Tiacca hat nur gewartet, bis Ruben fort ist. Und jetzt rösten sie mich über dem Feuer.
    Yami wogte ins Frauenhaus und kehrte mit jenem Beutel zurück, den sie tags zuvor den Mädchen gebracht hatte. Was immer darin war, es brachte die Frauen und Kinder in Aufregung. Alle scharten sich um Yami, die vor Amely trat und ihr mit Gesten deutlich machte, dass sie die Hand in den Beutel stecken solle.
    Verzweifelt blickte Amely zu Rubens Hütte. Ihr Aufenthaltsort am Pfosten kam ihr plötzlich nicht mehr so schlimm vor.
    Durfte sie ablehnen? Was geschähe dann?
    «Ach was», sagte sie laut und nahm preußische Haltung vor der Häuptlingsfrau an. Die jungen Mädchen hatten nicht gezögert; wie peinlich wäre es, wenn eine erwachsene Frau sich zierte und zitterte? Ein Beutel mit irgendetwas darin, wahrscheinlich eine Spinne oder sonst ein furchterregend großes, aber sicherlich nicht giftiges Insekt – das war zu schaffen. Also presste sie die Augen fest zusammen und schob die Hand in den aufgehaltenen Beutel.
    Sie fasste in eine warme Masse, durchaus nicht unangenehm. Vielleicht war das Berühren ein Tabu, und die Mutprobe bestand darin, es zu durchbrechen. Amely lächelte. Dann waren die Frauen dumm, dass sie glaubten, es könne ihr etwas ausmachen. Sie bewegte die Finger. Die Masse kribbelte und wogte; es waren kleine Insekten. Einige krabbelten ihren Arm herauf. Nun, angesichts dessen, was ihr im Laufe der Reise alles begegnet war, war auch das nicht weiter beunruhigend.
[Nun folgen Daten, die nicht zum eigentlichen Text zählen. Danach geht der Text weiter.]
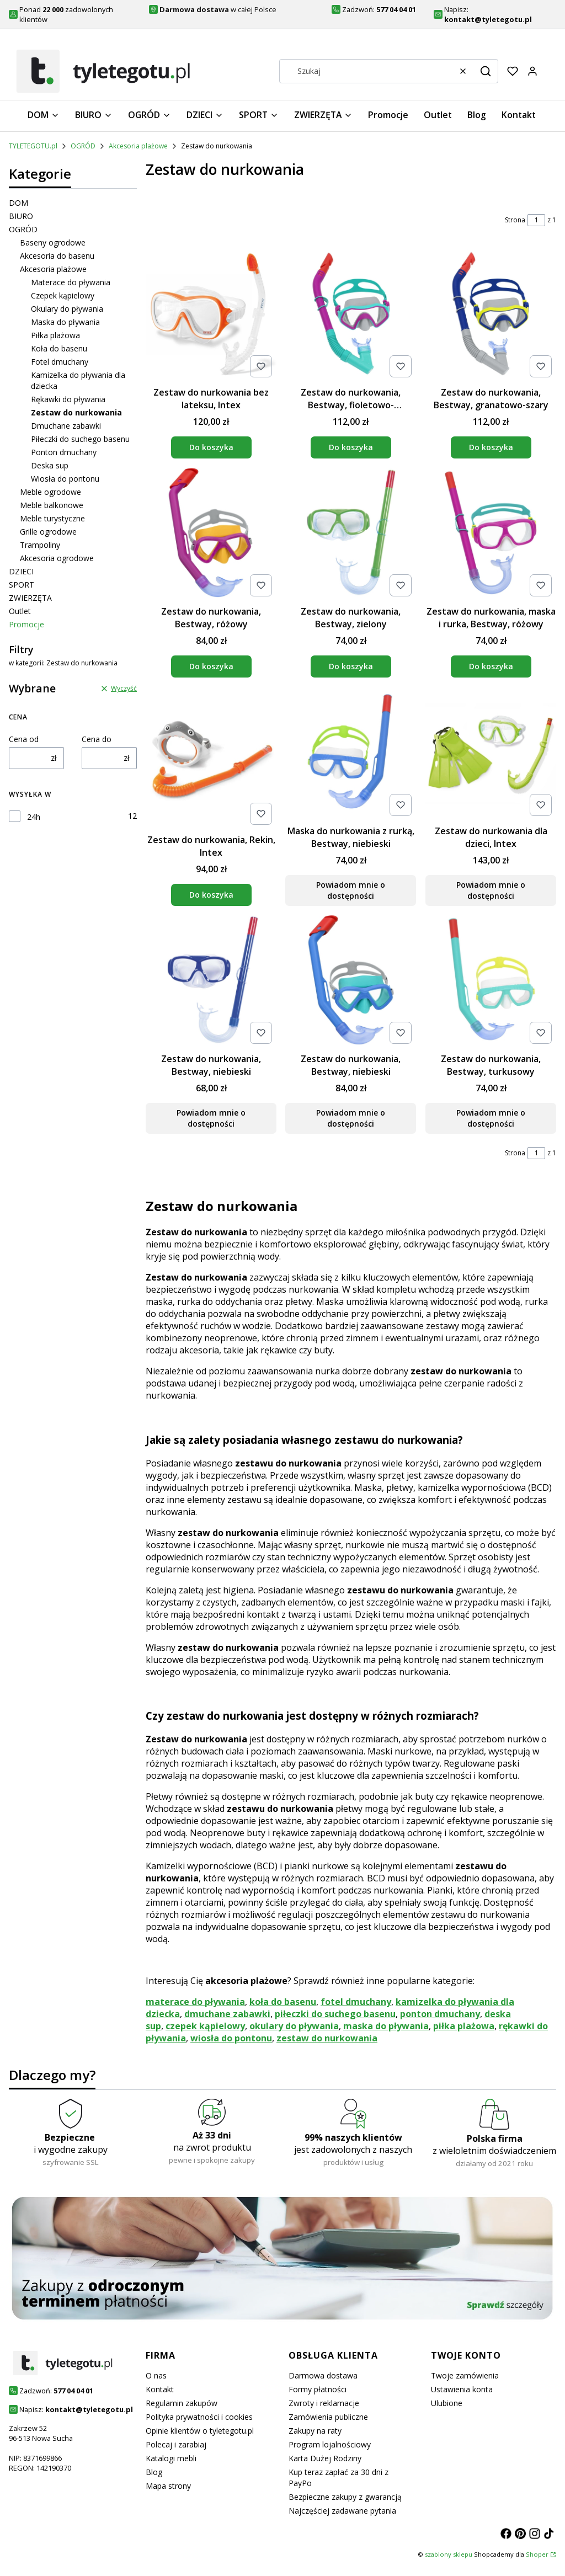  I want to click on Piłka plażowa, so click(55, 335).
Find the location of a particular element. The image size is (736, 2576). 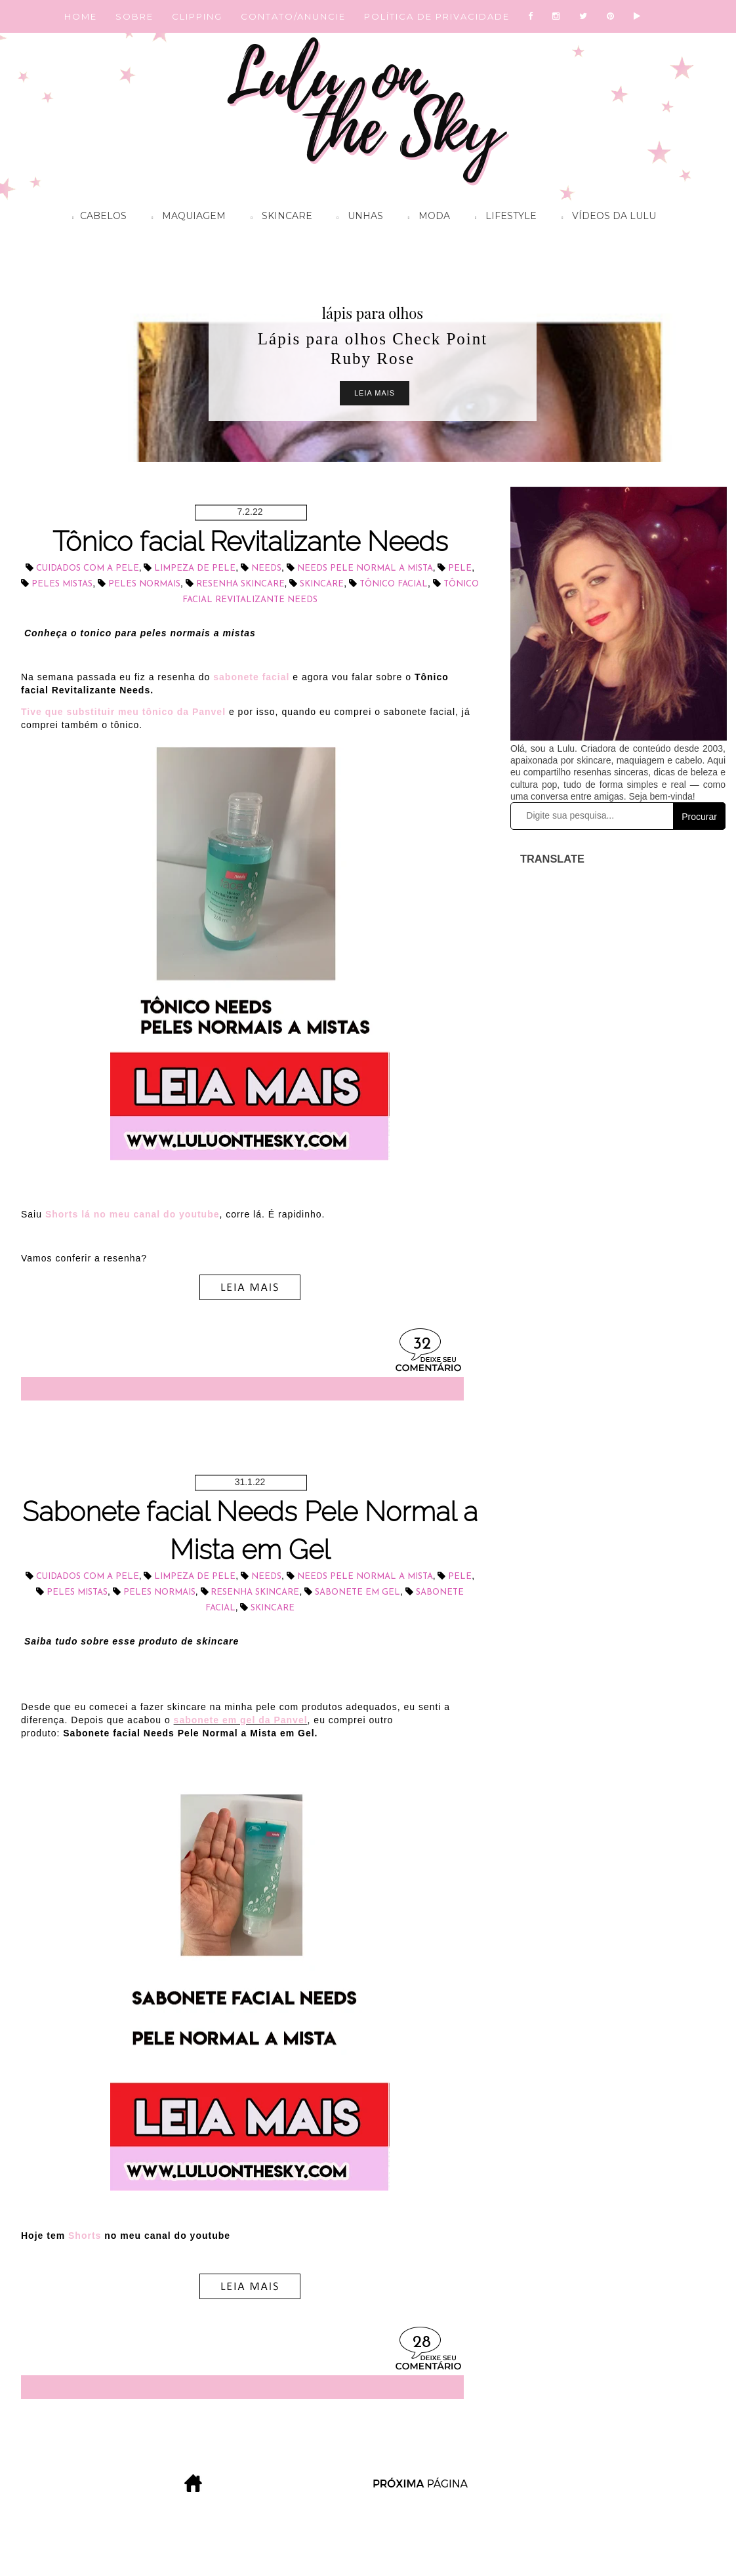 Shorts lá no meu canal do youtube is located at coordinates (132, 1214).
    Plötzlich stachen Nadeln in ihre Haut. Ihre Hand schien in Flammen aufzugehen. Amely riss sie aus dem Beutel, überzeugt, nur noch ein Gerippe vorzufinden. Ameisen, Hunderte, Tausende! Aufschreiend klopfte sie sich auf die gerötete Haut. Es tat so weh! Wo war Wasser? Jammernd hüpfte sie zwischen den Vorräten herum, begleitet von dem Gelächter der Frauen. In ihrer Verzweiflung hätte sie beinahe in einen simmernden Tontopf gegriffen, besann sich aber doch, eine der Kalebassen über ihrer Hand auszuschütten. Die Häuptlingsfrau zog sie mit sich. Dass hier jeder ständig an ihr herumzerren musste! Im großen Haus wurde sie von Yami auf eine Matte gedrückt. Die Häuptlingsfrau holte eine Paste aus einem Topf und strich sie ihr auf die Hand.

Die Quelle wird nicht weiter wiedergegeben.